Project Seahorse Announces iSeahorse.org

By Regina Bestbier, Research Biologist with Project Seahorse, Institute for the Oceans and Fisheries and the University of British Columbia

Project Seahorse is delighted to announce the launch of our new, improved iSeahorse.org website – our pioneering citizen engagement tool who gathers information about seahorses while building a community of committed contributors that will be empowered to take action for seahorses and marine conservation.

Anyone can join. Whether you’re a diver, fisher, scientist, or just on a beach holiday, you can share your seahorse observations with a click of a button. If you’ve seen a seahorse in the wild, join iSeahorse.org or download the app to upload your seahorse observations and photos. You can also help us identify species, explore maps, beautiful photos, fun seahorse facts, and take action for seahorse conservation.

Hippocampus ingens

Photo by Joshua Feingold/Guylian Seahorses of the World

Since we launched iSeahorse in October 2013, scientists from Project Seahorse and around the world have used this vital information to better understand seahorse behaviour, species ranges, and the threats they face.  Together, we use this knowledge to mobilize governments, policy makers, and ocean advocates to protect seahorses and the marine ecosystems they call home.

To date, almost 500 contributors have shared their 2400+ seahorse observations, and we now have information on 30 of the 43 recognised seahorse species.  The user-contributed observations on iSeahorse have also greatly expanded our knowledge of the known ranges of several seahorses – 15% of all iSeahorse observations are from outside of a species known geographic range!  We are also learning much about the depth ranges and habitat preferences of the species observed, which will contribute to conservation planning efforts in the near future.
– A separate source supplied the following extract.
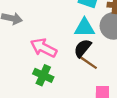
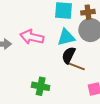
pink arrow: (44, 48) -> (32, 37), moved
We are building a community and alliance of citizen scientists, conservationists, experts and more, all working towards a common goal – to protect seahorses and expand our scientific knowledge of these mysterious and beautiful animals.  There are now ten long-term seahorse population monitoring projects established on six continents (North America, South America, Africa, Europe, Asia and Australia) and we have more than 25 seahorse experts and enthusiasts from 16 countries participating as iSeahorse National Seahorse Experts and program Ambassadors.  iSeahorse empowers users to take action and generate conservation change.   In fact,  the newly created 70 ha Marine Protected Area and seahorse sanctuary in Anda, Bohol, Philippines resulted from newly discovered seahorse populations reported through iSeahorse.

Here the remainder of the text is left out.